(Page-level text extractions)
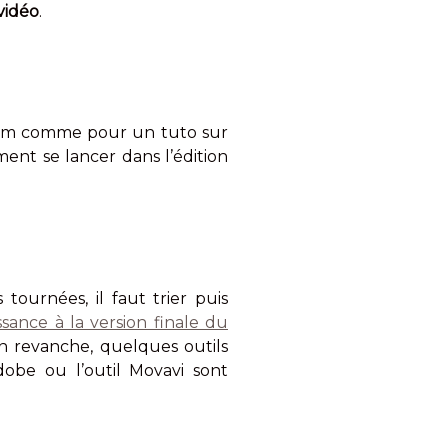
vidéo
.
film comme pour un tuto sur
ent se lancer dans l’édition
 tournées, il faut trier puis
ance à la version finale du
En revanche, quelques outils
dobe ou l’outil Movavi sont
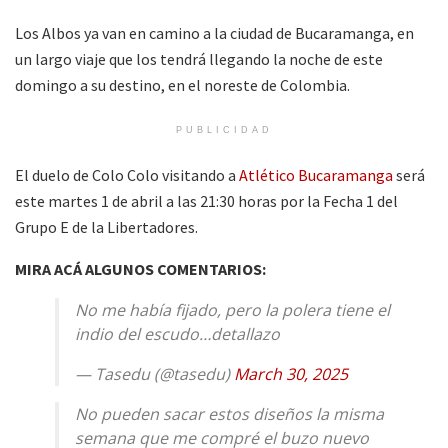
Los Albos ya van en camino a la ciudad de Bucaramanga, en
un largo viaje que los tendrá llegando la noche de este
domingo a su destino, en el noreste de Colombia.
PUBLICIDAD
El duelo de Colo Colo visitando a
Atlético Bucaramanga
será
este martes 1 de abril a las 21:30 horas por la Fecha 1 del
Grupo E de la Libertadores.
MIRA ACÁ ALGUNOS COMENTARIOS:
No me había fijado, pero la polera tiene el
indio del escudo…detallazo
— Tasedu (@tasedu)
March 30, 2025
No pueden sacar estos diseños la misma
semana que me compré el buzo nuevo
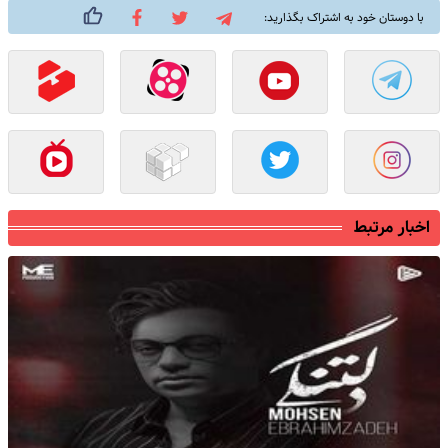
با دوستان خود به اشتراک بگذارید:
اخبار مرتبط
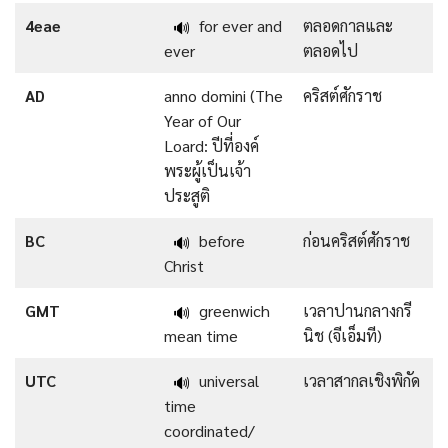
4eae
for ever and
ตลอดกาลและ
🔊
ever
ตลอดไป
AD
anno domini (The
คริสต์ศักราช
Year of Our
Loard: ปีที่องค์
พระผู้เป็นเจ้า
ประสูติ
BC
before
ก่อนคริสต์ศักราช
🔊
Christ
GMT
greenwich
เวลาปานกลางกรี
🔊
mean time
นิช (จีเอ็มที)
UTC
universal
เวลาสากลเชิงพิกัด
🔊
time
coordinated/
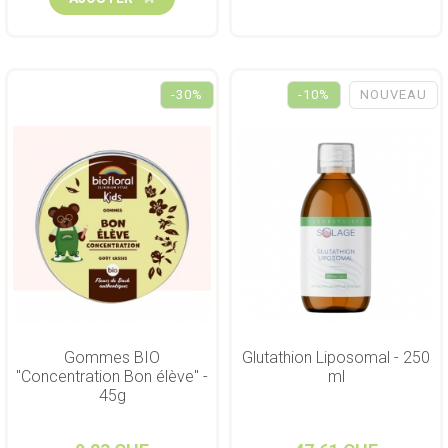
-30%
-10%
NOUVEAU
Gommes BIO
Glutathion Liposomal - 250
"Concentration Bon élève" -
ml
45g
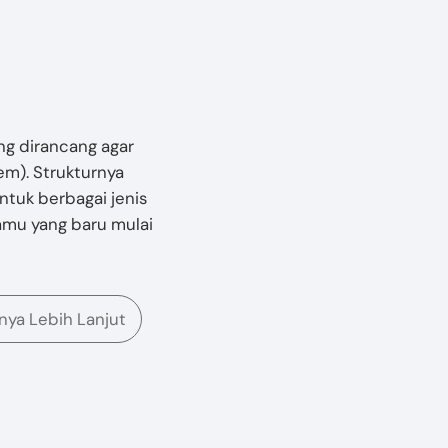
ng dirancang agar
em). Strukturnya
tuk berbagai jenis
kamu yang baru mulai
snya Lebih Lanjut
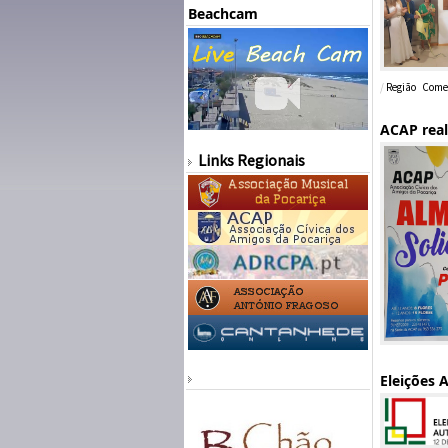
Beachcam
/
Região
Comen
ACAP real
Links Regionais
Eleições 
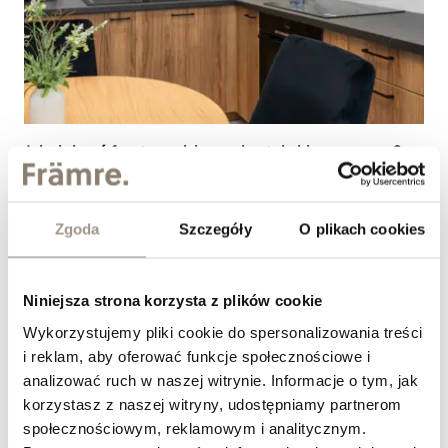
Jak dobrać fronty meblowe do stylu klasycznego?
&nbsp;
Zgoda
Szczegóły
O plikach cookies
Niniejsza strona korzysta z plików cookie
Wykorzystujemy pliki cookie do spersonalizowania treści
i reklam, aby oferować funkcje społecznościowe i
analizować ruch w naszej witrynie. Informacje o tym, jak
korzystasz z naszej witryny, udostępniamy partnerom
społecznościowym, reklamowym i analitycznym.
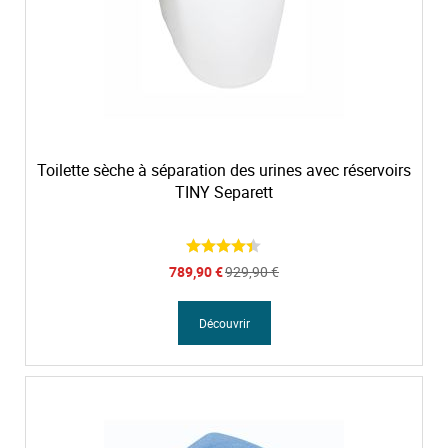
o
i
s
s
a
n
t
Toilette sèche à séparation des urines avec réservoirs
TINY Separett
P
789,90 €
929,90 €
r
i
x
Découvrir
S
p
é
c
i
a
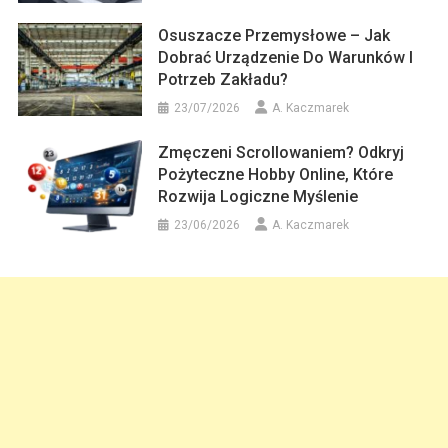
Osuszacze Przemysłowe – Jak
Dobrać Urządzenie Do Warunków I
Potrzeb Zakładu?
23/07/2026
A. Kaczmarek
Zmęczeni Scrollowaniem? Odkryj
Pożyteczne Hobby Online, Które
Rozwija Logiczne Myślenie
23/06/2026
A. Kaczmarek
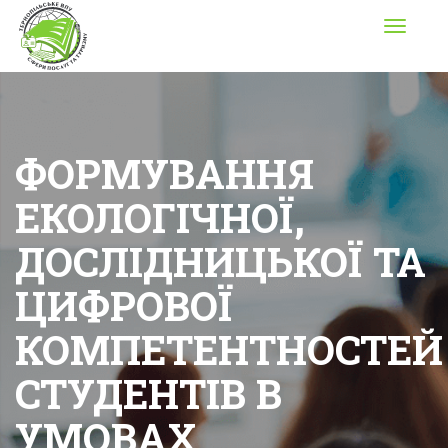
Toggle
navigati
ФОРМУВАННЯ
ЕКОЛОГІЧНОЇ,
ДОСЛІДНИЦЬКОЇ ТА
ЦИФРОВОЇ
КОМПЕТЕНТНОСТЕЙ
СТУДЕНТІВ В
УМОВАХ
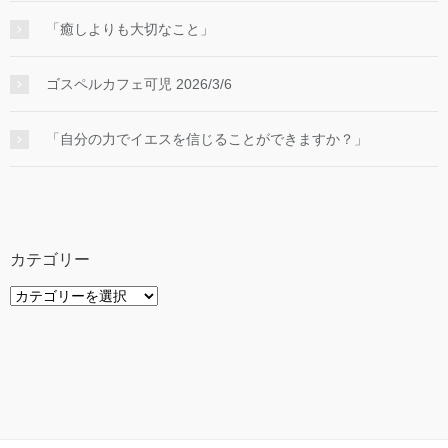
「癒しよりも大切なこと」
ゴスペルカフェ可児 2026/3/6
「自分の力でイエスを信じることができますか？」
カテゴリー
カ
テ
ゴ
リ
ー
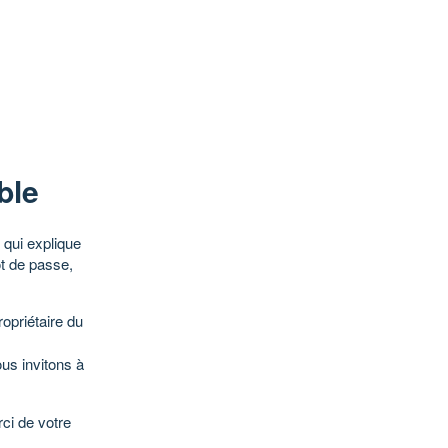
ble
qui explique
ot de passe,
opriétaire du
ous invitons à
ci de votre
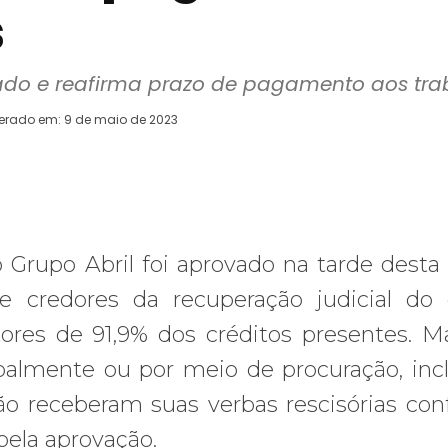
s
vado e reafirma prazo de pagamento aos tr
terado em:
9 de maio de 2023
WhatsApp
Telegram
Copy URL
E
 Grupo Abril foi aprovado na tarde desta 
de credores da recuperação judicial do
ores de 91,9% dos créditos presentes. M
almente ou por meio de procuração, inc
ão receberam suas verbas rescisórias co
pela aprovação.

### Work to be completed
Copy out every line of the entries where the string "Bucaramanga" shows up.

### The answer
Los Albos ya van en camino a la ciudad de Bucaramanga, en
Atlético Bucaramanga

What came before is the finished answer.